Kalina is tender and loving, if at times offensive (she makes one particularly awkward comment about exterminating the gypsies, like they did with the Jews). In spite of these moments of bigotry, Mia makes Kalina’s lines the most heartfelt ones in the play.

The set, designed by Cristina Todesco, is a beautiful backdrop to the cast’s exceptional performance. Although in the small theatre the audience is already seated close to the action, the detail of the set draws them in as if they were in fact sitting in Clay and Kelly’s living room. Because of the set’s intricacy, the few inconsistencies—such as the fact that the cast drinks water when they are supposedly drinking wine—feel oddly conspicuous.

Such inconsistencies are quickly forgotten, however, in the midst of O’Gara’s complex and constantly changing stage pictures. Also thanks to O’Gara’s direction, the transitions between present and past throughout the play are clear and smoothly executed. In one moment, Clay and Kelly are talking to Mr. Hadid about the price of the dinner table, while in the next the audience is transported into the middle of their terrible Thanksgiving dinner.

Despite the clarity of these temporal shifts, there are several key plot questions that go unanswered through most of the play, but this ambiguity shapes its tempo. Who or what is eating the avocados? What is the mysterious rash afflicting Kayla? Why did Clay and Kelly invite this man into their home, and why are they telling him the story of their dysfunctional family?
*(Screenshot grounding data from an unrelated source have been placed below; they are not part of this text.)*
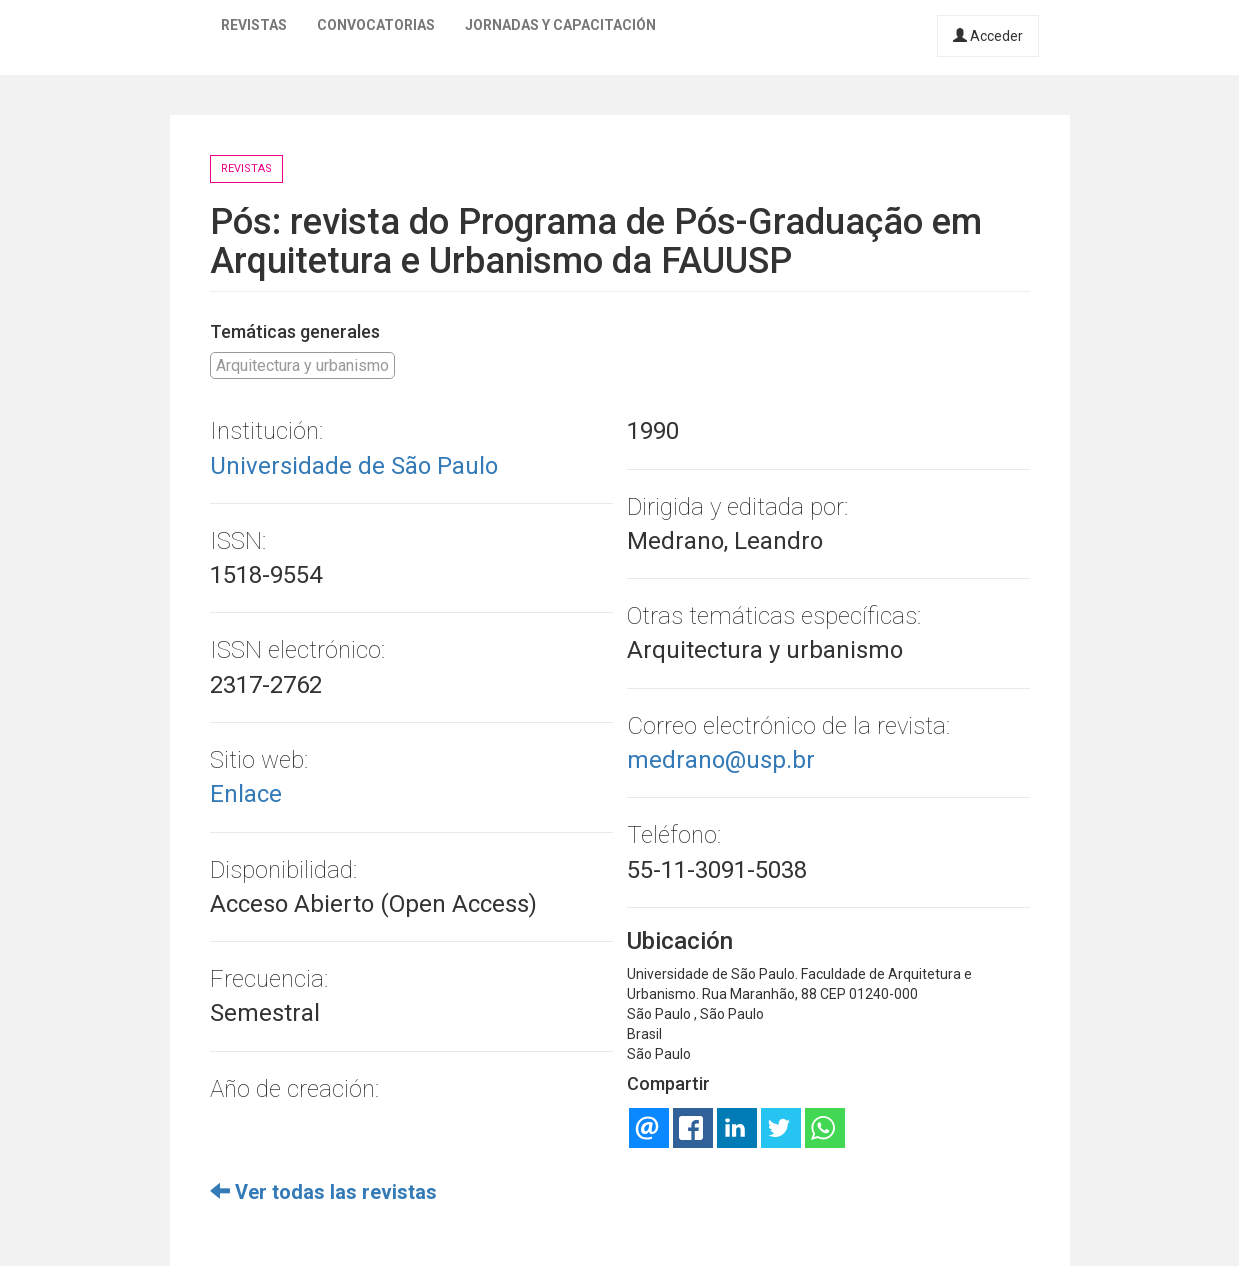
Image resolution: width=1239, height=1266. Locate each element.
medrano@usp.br (721, 760)
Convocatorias (376, 25)
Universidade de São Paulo (354, 466)
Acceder (988, 36)
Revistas (254, 25)
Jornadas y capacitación (560, 25)
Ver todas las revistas (323, 1192)
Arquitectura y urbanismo (302, 365)
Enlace (246, 794)
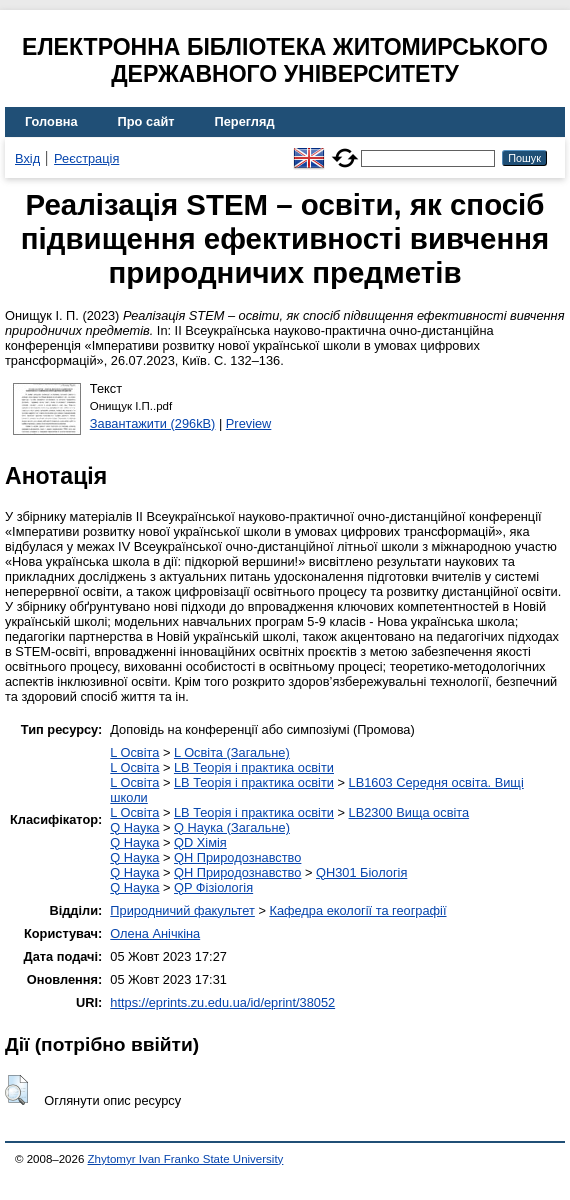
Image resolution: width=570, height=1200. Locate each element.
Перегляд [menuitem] (245, 121)
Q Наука (134, 827)
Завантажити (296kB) (153, 423)
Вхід (27, 158)
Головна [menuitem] (51, 121)
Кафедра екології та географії (357, 910)
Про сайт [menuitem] (146, 121)
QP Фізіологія (213, 887)
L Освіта (134, 752)
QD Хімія (200, 842)
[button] (16, 1090)
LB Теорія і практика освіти (254, 767)
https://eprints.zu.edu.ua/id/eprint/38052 (222, 1002)
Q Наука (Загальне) (232, 827)
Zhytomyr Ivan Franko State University (186, 1159)
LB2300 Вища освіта (409, 812)
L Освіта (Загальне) (232, 752)
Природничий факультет (182, 910)
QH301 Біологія (361, 872)
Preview (249, 423)
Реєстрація (86, 158)
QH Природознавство (237, 857)
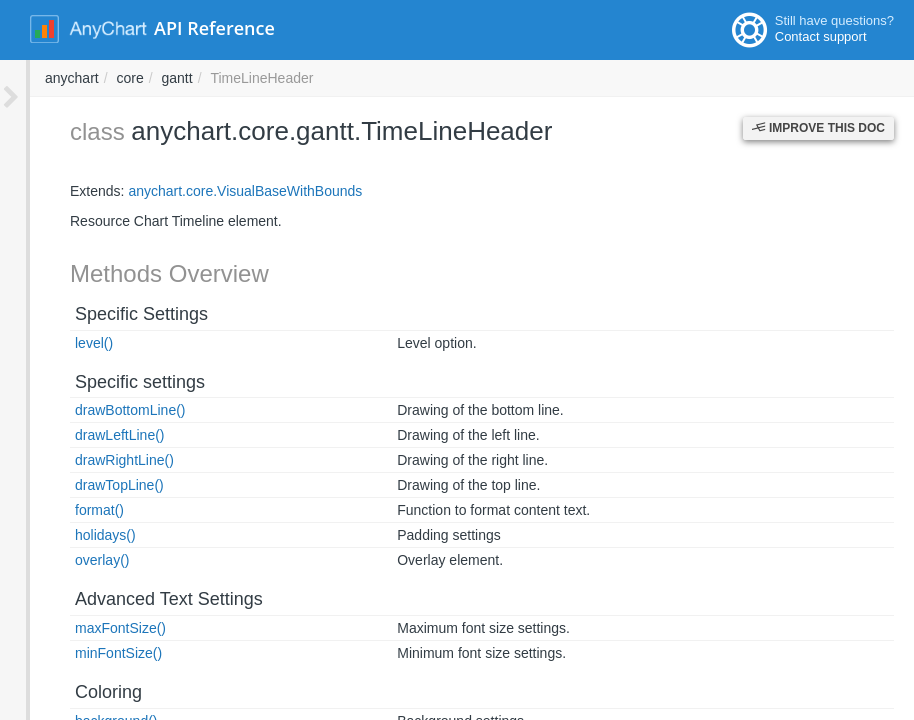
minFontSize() (88, 653)
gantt (447, 78)
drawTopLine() (89, 485)
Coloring (78, 692)
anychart (342, 78)
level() (64, 343)
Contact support (821, 36)
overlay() (72, 560)
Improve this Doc (818, 128)
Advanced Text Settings (139, 599)
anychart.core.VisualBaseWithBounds (215, 191)
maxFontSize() (90, 628)
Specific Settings (111, 314)
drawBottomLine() (100, 410)
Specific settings (110, 382)
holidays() (75, 535)
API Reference (214, 28)
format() (69, 510)
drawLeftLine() (90, 435)
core (399, 78)
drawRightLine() (94, 460)
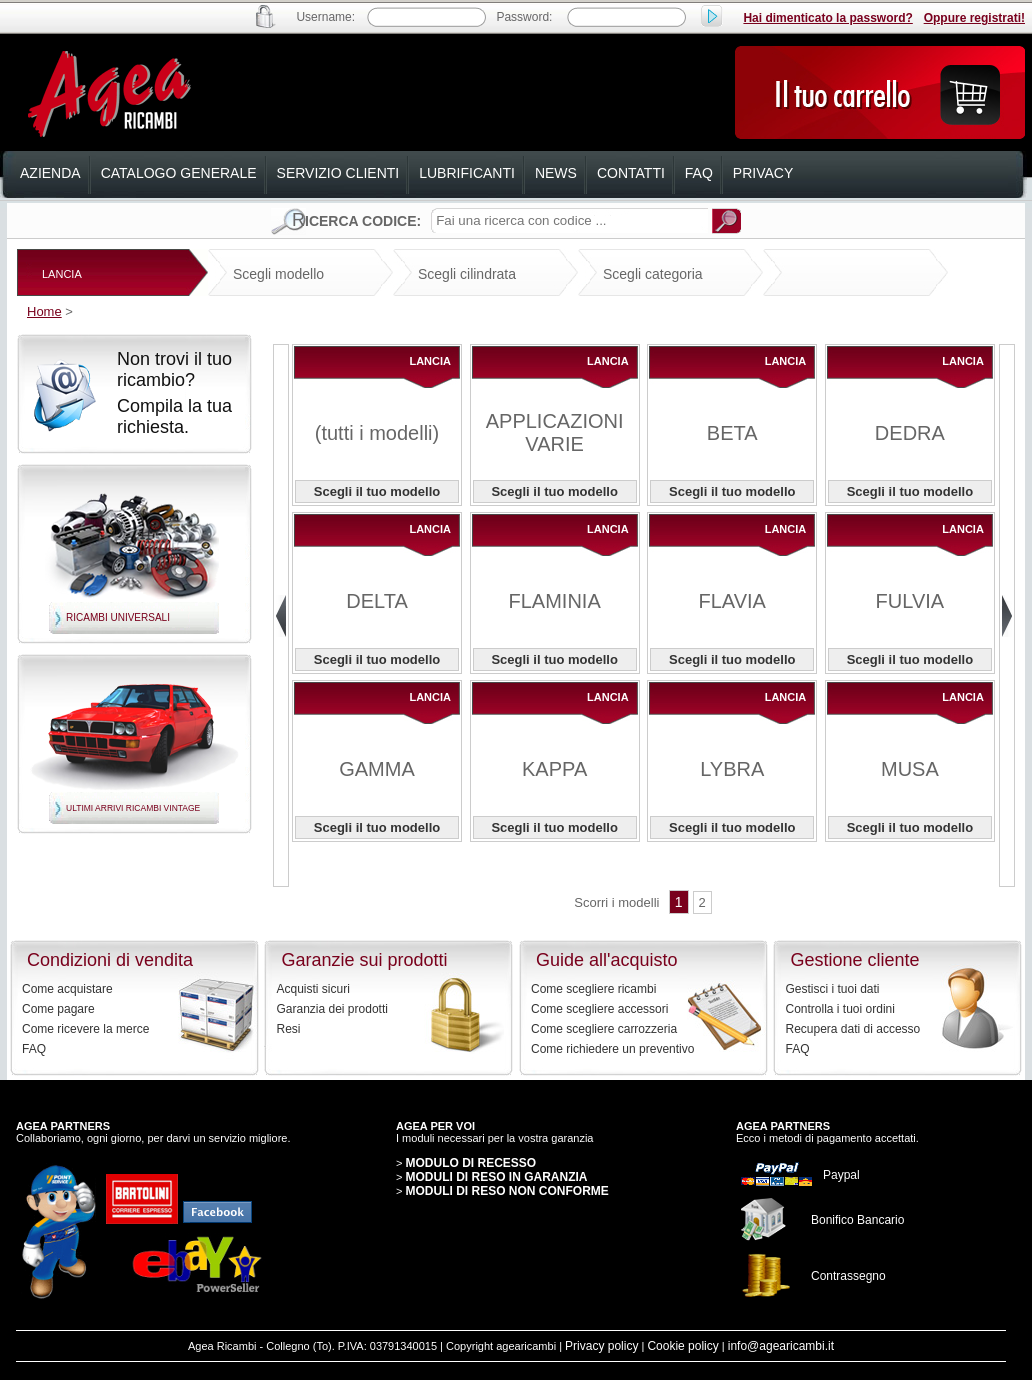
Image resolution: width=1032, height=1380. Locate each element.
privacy (763, 173)
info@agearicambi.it (781, 1346)
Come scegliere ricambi (593, 989)
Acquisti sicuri (313, 989)
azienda (50, 173)
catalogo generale (179, 173)
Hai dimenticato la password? (827, 18)
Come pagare (58, 1009)
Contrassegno (848, 1276)
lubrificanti (467, 173)
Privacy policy (601, 1346)
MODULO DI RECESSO (470, 1163)
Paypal (841, 1175)
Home (44, 311)
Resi (289, 1029)
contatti (631, 173)
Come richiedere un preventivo (612, 1049)
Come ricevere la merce (85, 1029)
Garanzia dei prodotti (332, 1009)
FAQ (34, 1049)
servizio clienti (338, 173)
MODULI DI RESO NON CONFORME (506, 1191)
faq (699, 173)
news (556, 173)
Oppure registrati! (974, 18)
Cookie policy (682, 1346)
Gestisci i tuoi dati (833, 989)
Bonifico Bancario (857, 1220)
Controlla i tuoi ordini (840, 1009)
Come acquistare (67, 989)
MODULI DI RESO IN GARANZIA (496, 1177)
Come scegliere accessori (599, 1009)
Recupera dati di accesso (853, 1029)
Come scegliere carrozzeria (604, 1029)
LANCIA (62, 274)
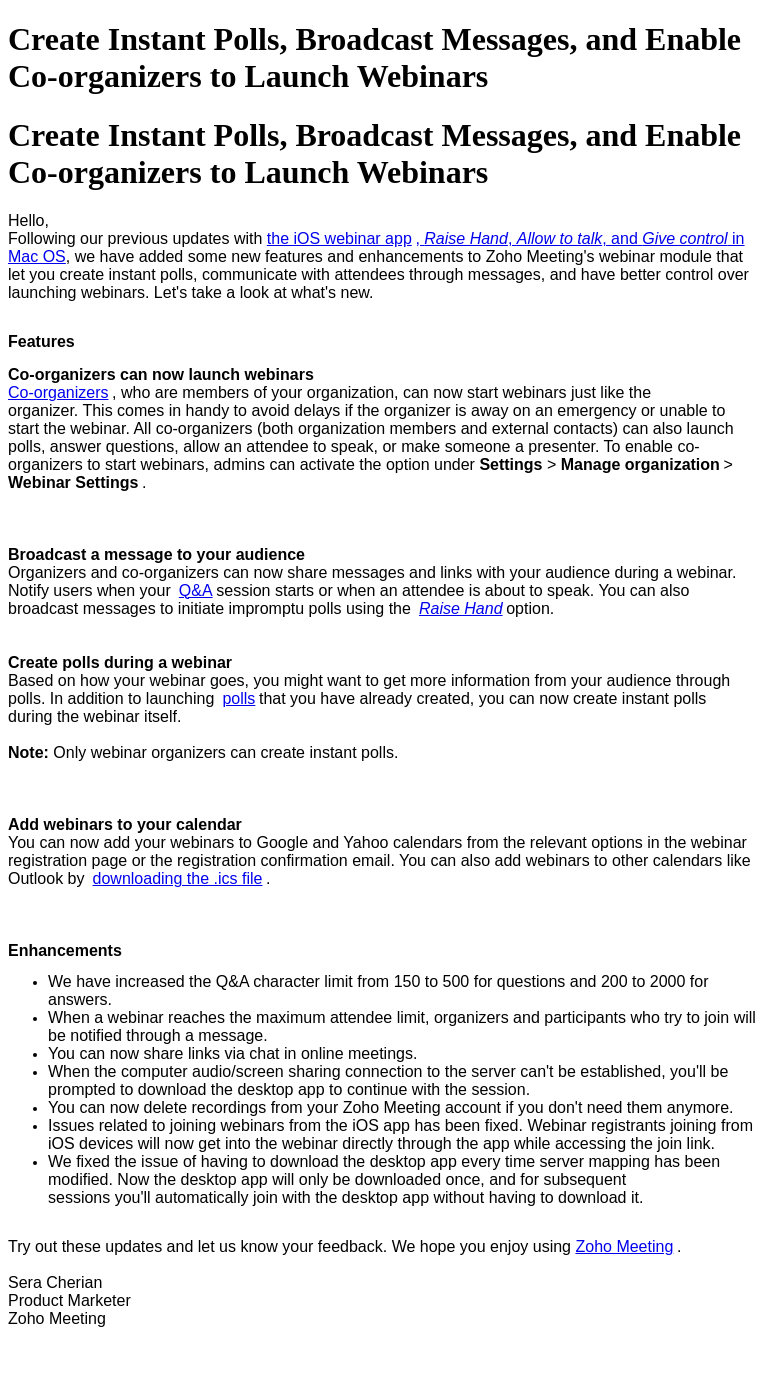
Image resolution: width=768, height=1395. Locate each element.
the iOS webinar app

These questions drive the action of the play, while the fast pace and constant banter prevent the audience from getting too impatient to learn the answers.

More importantly, the play raises a series of questions about white upper-class liberal culture that are never resolved, saving “The Pain and the Itch” from becoming overly pedantic.

How long can we keep children safe from the many dangers of the world inside and outside the home? What are the lasting effects of our biases and misjudgments? The audience may find out what has been eating Clay and Kelly’s avocados, but these larger, darker questions have no easy answer.